Dataset entries:

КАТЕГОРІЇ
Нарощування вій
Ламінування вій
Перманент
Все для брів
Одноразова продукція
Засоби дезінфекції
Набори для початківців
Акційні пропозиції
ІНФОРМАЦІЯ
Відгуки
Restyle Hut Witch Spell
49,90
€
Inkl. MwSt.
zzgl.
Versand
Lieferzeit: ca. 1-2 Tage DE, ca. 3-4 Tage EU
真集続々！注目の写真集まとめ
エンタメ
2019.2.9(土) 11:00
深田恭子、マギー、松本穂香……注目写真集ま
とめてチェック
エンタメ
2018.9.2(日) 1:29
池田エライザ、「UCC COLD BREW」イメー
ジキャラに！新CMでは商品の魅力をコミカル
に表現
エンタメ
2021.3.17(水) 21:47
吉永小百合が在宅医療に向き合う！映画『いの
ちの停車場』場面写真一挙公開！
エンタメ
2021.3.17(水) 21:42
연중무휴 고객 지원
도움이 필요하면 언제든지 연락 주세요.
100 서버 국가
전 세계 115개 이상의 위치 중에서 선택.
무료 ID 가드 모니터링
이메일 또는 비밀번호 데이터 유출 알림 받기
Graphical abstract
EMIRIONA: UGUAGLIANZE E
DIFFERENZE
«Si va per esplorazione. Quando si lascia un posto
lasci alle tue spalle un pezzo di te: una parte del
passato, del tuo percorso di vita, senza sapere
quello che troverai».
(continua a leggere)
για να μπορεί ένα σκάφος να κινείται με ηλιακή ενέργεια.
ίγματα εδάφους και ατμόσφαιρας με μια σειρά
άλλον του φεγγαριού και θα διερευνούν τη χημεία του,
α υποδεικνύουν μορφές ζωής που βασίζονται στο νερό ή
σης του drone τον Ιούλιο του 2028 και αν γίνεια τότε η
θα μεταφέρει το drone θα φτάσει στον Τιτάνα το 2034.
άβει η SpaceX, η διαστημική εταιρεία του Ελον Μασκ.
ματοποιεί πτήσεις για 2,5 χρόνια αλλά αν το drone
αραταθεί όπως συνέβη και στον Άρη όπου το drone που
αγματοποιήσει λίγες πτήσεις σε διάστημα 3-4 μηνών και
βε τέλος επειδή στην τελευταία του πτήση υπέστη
* * *
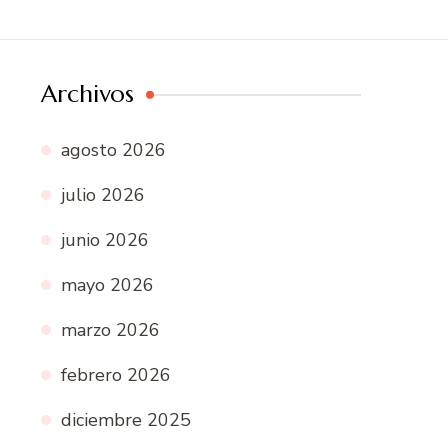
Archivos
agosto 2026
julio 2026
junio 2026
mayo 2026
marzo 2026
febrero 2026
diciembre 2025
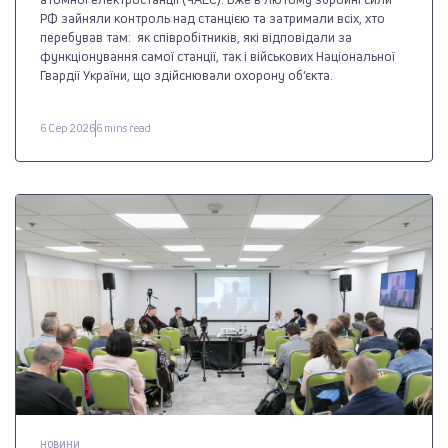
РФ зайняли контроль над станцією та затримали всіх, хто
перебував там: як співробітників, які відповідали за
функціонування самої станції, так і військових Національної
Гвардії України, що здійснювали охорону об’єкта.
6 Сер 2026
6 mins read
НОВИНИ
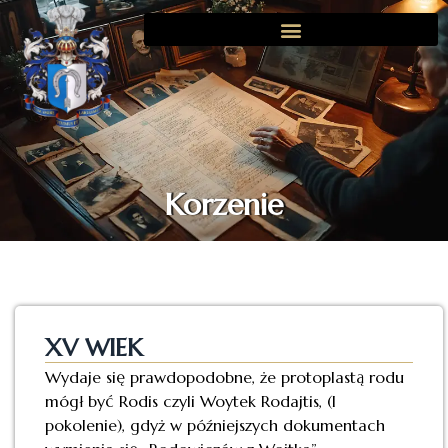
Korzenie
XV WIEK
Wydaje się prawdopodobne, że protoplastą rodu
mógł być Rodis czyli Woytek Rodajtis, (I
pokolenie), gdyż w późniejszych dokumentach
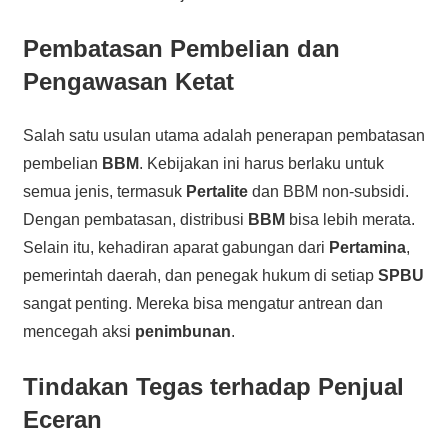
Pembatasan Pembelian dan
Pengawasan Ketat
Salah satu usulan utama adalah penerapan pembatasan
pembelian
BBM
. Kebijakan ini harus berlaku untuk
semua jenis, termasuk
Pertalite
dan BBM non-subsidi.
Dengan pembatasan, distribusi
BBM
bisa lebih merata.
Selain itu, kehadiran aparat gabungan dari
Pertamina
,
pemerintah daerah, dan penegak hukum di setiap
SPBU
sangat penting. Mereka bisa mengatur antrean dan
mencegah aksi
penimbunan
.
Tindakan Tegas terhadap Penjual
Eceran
...
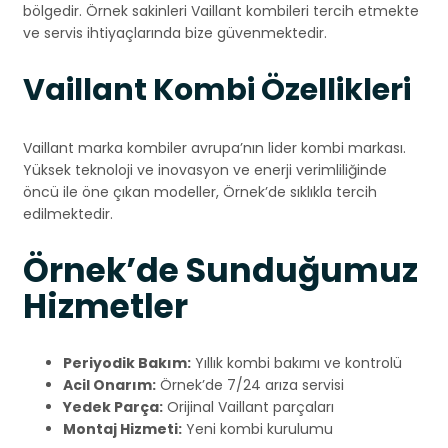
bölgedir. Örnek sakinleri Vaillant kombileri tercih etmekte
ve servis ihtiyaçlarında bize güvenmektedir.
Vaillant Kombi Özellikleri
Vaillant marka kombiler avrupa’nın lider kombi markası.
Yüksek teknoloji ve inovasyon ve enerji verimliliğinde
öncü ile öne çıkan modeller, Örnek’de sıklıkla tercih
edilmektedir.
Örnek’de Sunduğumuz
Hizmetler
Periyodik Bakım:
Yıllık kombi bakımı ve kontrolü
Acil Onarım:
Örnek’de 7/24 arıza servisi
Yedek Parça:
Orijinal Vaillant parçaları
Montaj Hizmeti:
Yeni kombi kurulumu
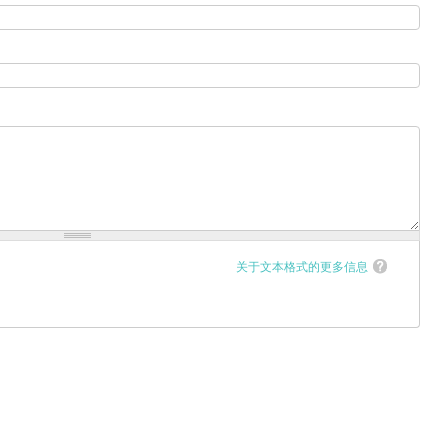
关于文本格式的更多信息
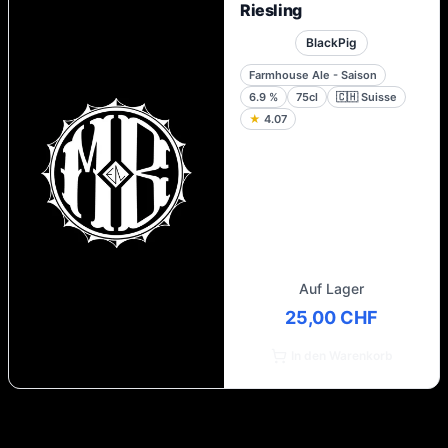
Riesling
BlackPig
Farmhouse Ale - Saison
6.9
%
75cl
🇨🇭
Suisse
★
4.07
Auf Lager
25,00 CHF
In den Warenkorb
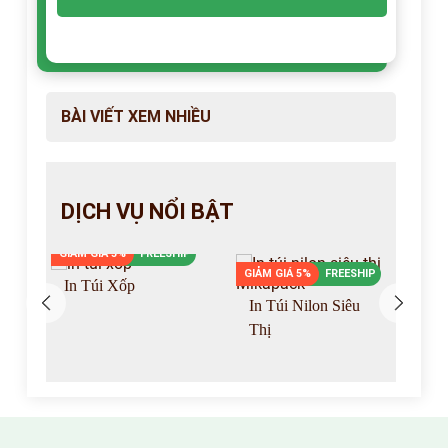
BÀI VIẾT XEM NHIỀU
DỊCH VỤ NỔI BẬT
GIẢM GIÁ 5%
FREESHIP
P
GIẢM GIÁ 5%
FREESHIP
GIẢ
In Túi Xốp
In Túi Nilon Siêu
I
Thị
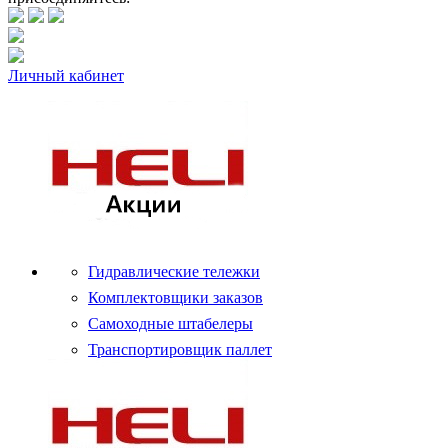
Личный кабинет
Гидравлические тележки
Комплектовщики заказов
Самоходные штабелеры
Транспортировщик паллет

WHAT TO WORK ON:
Scan the lines above for the word "bisa". Return each one that has it.

RESULT FOR THIS EXERCISE:
bisa lebih merata.
sangat penting. Mereka bisa mengatur antrean dan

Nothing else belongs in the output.